Beberapa alasan utama perubahan ini antara lain:
- Pencairan triwulan sering terlambat
- Beban administrasi tinggi di daerah
- Kebutuhan guru bersifat rutin setiap bulan
- Perlunya sistem yang lebih transparan dan akuntabel
Melalui sistem bulanan, arus keuangan guru diharapkan lebih stabil dan dapat menunjang kesejahteraan secara berkelanjutan.
Tanggal 15 Jadi Batas Penentu Pencairan TPG
Dilansir dari laman JawaPos, dalam sistem baru dimulai tanggal 15 setiap bulan ditetapkan sebagai batas akhir (cut off) data. Tanggal ini menjadi penentu apakah TPG kamu bisa cair di bulan berjalan atau harus menunggu bulan berikutnya.
Pada tanggal tersebut:
- Data guru di Dapodik ditarik ke sistem Info GTK
- Validasi data mulai diproses secara otomatis
- SKTP diterbitkan jika data dinyatakan valid
Jika data belum sinkron atau bermasalah sebelum tanggal 15, maka pencairan TPG berpotensi tertunda satu bulan.
Proses Validasi Data hingga Pencairan
Setelah cut off data, sistem akan menjalankan tahapan validasi hingga pencairan dana.
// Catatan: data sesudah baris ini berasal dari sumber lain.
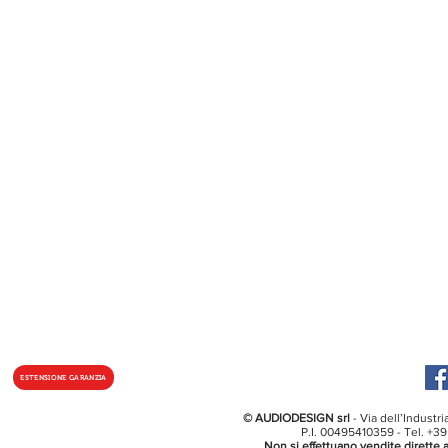
ESTENSIONE GARANZIA
© AUDIODESIGN srl
- Via dell’Industr
P.I. 00495410359 - Tel. +3
Non si effettuano vendite dirette a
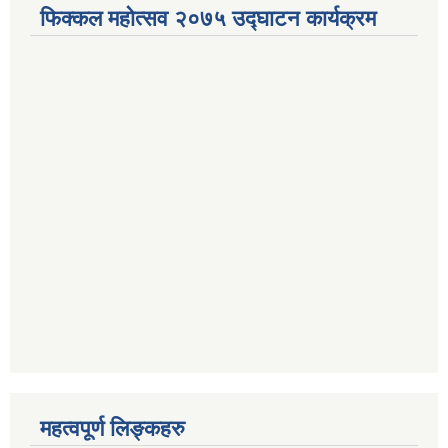
फिक्कल महोत्सव २०७५ उद्घाटन कार्यक्रम
महत्वपूर्ण लिङ्कहरु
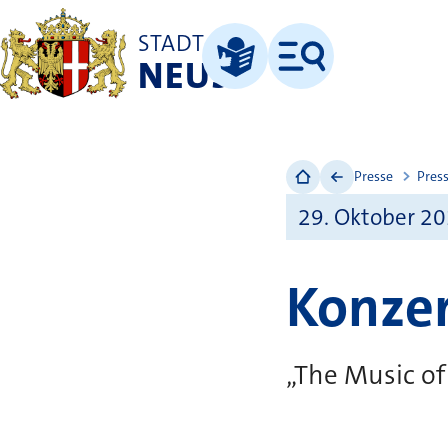
STADT
NEUSS
Menü
Leichte Sprache
Presse
Pres
29. Oktober 2
Konze
„The Music o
Proses ini berlangsung terpusat dan minim intervensi manual.
Pada tahap ini, sistem melakukan:
- Penarikan data dari Dapodik ke Info GTK (±2–3 hari)
- Pengecekan data kepegawaian, beban mengajar, dan sertifikasi
- Penerbitan SKTP secara otomatis
Guru disarankan rutin mengecek status Info GTK untuk memastikan tidak ada indikator merah.
Alur Penyaluran Dana TPG
Setelah lolos validasi, data guru akan dikirim sebagai rekomendasi pencairan:
- Guru ASN: diproses melalui Kementerian Keuangan
- Guru non-ASN: disalurkan melalui Puslapdik
Umumnya, TPG guru ASN cair lebih awal, disusul guru non-ASN dengan selisih 1–2 hari. Pencairan tidak dilakukan pada hari libur atau akhir pekan.
Penerapan TPG guru cair setiap bulan mulai 2026 menjadi langkah besar menuju sistem tunjangan yang lebih cepat, transparan, dan otomatis. Dengan SKTP terbit otomatis dan tanggal 15 sebagai batas penentu, keberhasilan pencairan kini sangat bergantung pada validitas data guru.